THE PENTAGON announced changes last week to the military tribunals that it has been trying to set up at the Guantanamo Bay naval base -- for years now -- to try terrorist suspects on war crimes charges. The tribunals, known as commissions, so far have been a total failure. Not a single detainee has been actually been put on trial. The system has been mired in litigation. There are serious problems of fairness and appropriate process for defendants who could face long prison terms or even the death penalty. The administration's changes improve the system in subtle but important ways, moving it closer to the system of courts-martial by which the military tries its own soldiers. But they don't entirely fix the problems.

The most substantial change in the new order separates the function of the commission's presiding officers from its other members.
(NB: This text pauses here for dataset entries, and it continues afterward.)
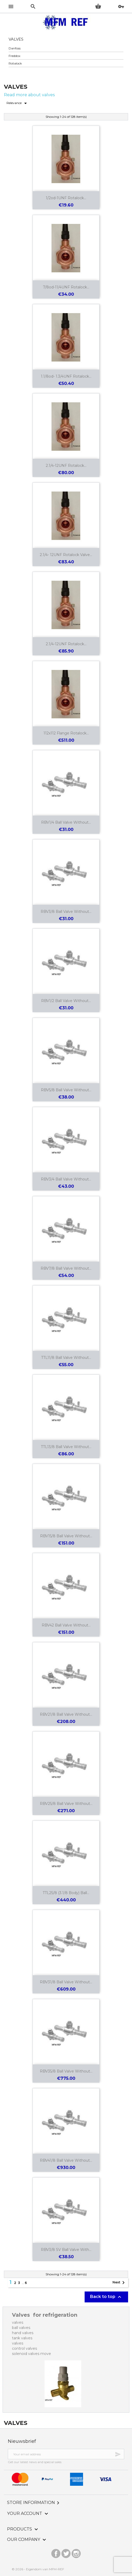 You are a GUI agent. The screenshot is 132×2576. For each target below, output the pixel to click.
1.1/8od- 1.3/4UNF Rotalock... (66, 376)
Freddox (14, 56)
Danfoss (15, 48)
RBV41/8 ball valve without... (66, 2160)
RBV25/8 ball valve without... (66, 1803)
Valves (16, 39)
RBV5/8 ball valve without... (66, 1090)
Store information (34, 2502)
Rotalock (15, 63)
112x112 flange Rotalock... (66, 733)
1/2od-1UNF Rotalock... (66, 198)
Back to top (106, 2297)
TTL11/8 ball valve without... (66, 1357)
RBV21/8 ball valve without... (66, 1714)
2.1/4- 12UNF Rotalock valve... (66, 554)
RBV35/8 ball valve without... (66, 2071)
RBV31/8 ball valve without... (66, 1982)
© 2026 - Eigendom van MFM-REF (38, 2569)
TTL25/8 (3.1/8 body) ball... (66, 1892)
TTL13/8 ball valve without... (66, 1446)
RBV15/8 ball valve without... (66, 1536)
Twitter (66, 2552)
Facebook (56, 2552)
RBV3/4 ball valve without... (66, 1179)
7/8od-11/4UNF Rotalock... (66, 287)
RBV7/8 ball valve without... (66, 1268)
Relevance (18, 103)
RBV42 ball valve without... (66, 1625)
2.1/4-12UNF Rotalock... (66, 465)
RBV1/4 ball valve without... (66, 822)
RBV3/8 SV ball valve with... (66, 2249)
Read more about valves (29, 94)
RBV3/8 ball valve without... (66, 911)
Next (119, 2283)
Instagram (76, 2552)
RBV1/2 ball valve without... (66, 1000) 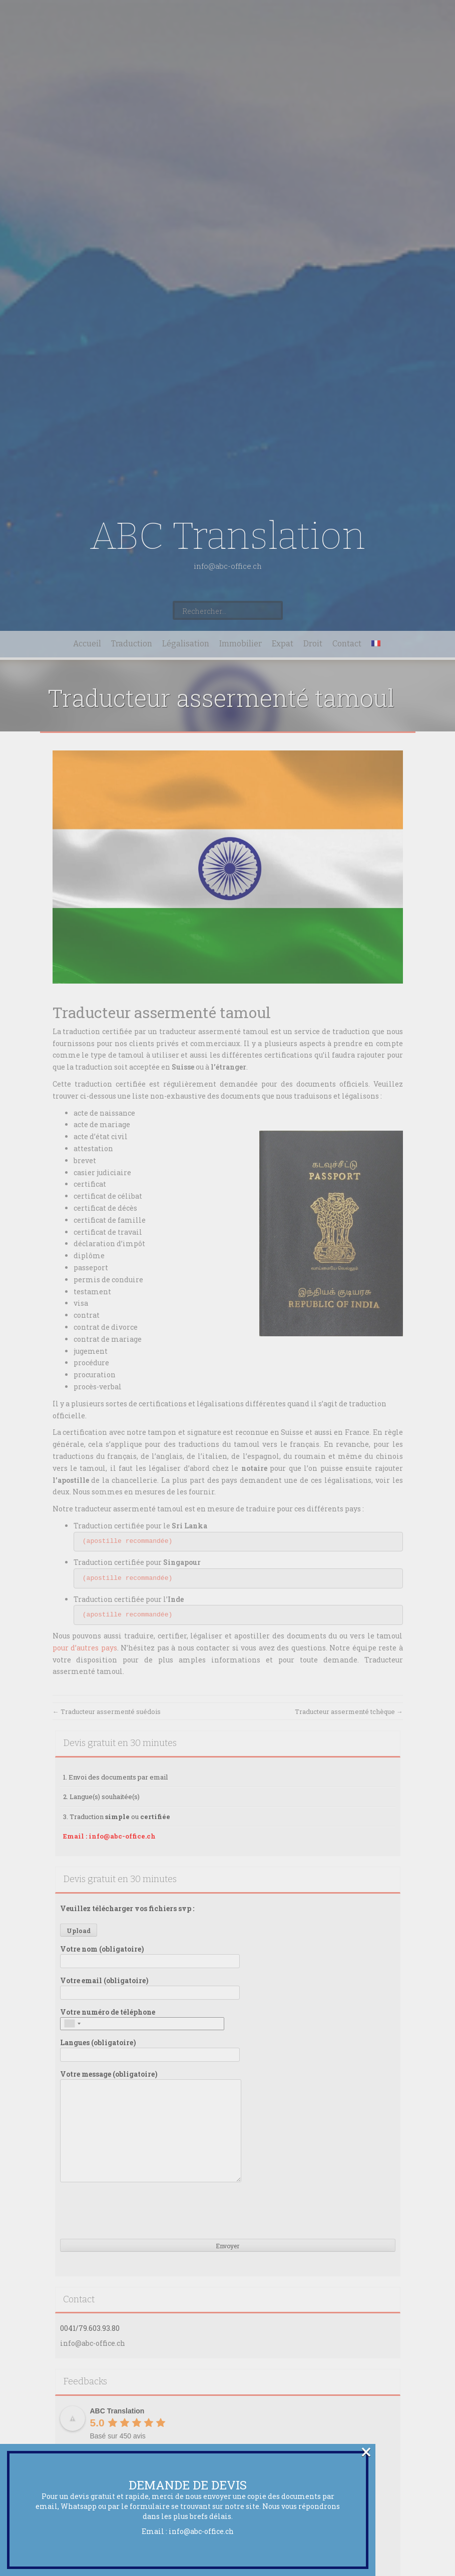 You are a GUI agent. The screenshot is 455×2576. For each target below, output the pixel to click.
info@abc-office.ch (201, 2531) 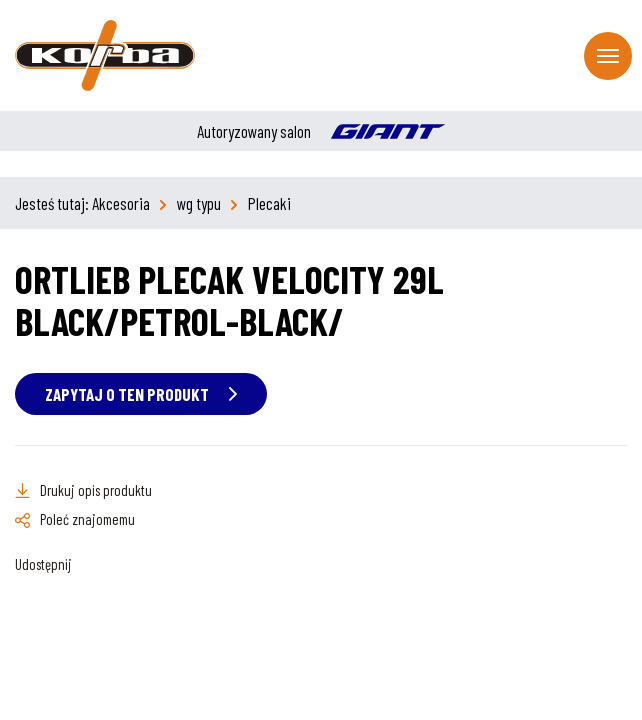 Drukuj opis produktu (96, 490)
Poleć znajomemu (87, 519)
Under the previous order, all commission members functioned as both judge and jury. Under the new order, the presiding officer will function as the judge, responsible for rulings on matters of law -- though the other members of the commission could still override a decision concerning whether to admit certain evidence. The other commission members would decide guilt and sentencing, decisions in which the presiding officer would not participate. In addition, the order tightens a bit the right of the accused to be present at trial, subject to the need to protect classified information -- a largely symbolic change. And more important, it requires that if any material is withheld from the accused because of national security concerns and a reasonable summary cannot be provided, that material must be excluded from trial if its admission as evidence would preclude a fair trial.

Important differences remain between the commissions and true courts-martial, differences that leave the commissions wanting. The commissions still lack any direct appeal to the federal court system, which is a significant flaw. Their rules of evidence are more relaxed as well. But the more the commissions come to resemble courts-martial, the less sense it makes for the military to create a justice system from scratch rather than using the one it already has -- in which Americans and the international community have high confidence.

The administration's explanations on this point are increasingly less persuasive as time goes on. Al Qaeda operatives, officials note, did not fight according to the laws of war and, as a consequence, are not entitled to the privileges of honorable soldiers -- one of which is trial before court-martial. This is true enough. But is it really worth years of delay and litigation in order to bring defendants to trial under conditions whose fairness many people will doubt? The military also argues that commissions afford the government certain flexibility with respect to classified information and security that could not be easily handled in a court-martial. Again, that's true, but if Congress were to get involved and authorize courts-martial for accused terrorists, it could tinker with the model for these highly specialized circumstances.

At this stage, the critical matter is for fair rules to be clearly written in law. While the commissions are getting better, they still constitute a system in which the executive branch writes the rules (and rewrites them in midstream if need be), carries out the trials, hears the appeals and executes the sentences without input from the other two branches. Even if the commissions were perfectly designed -- and they still are far from that -- this would not be the best way to bring accused terrorists to trial.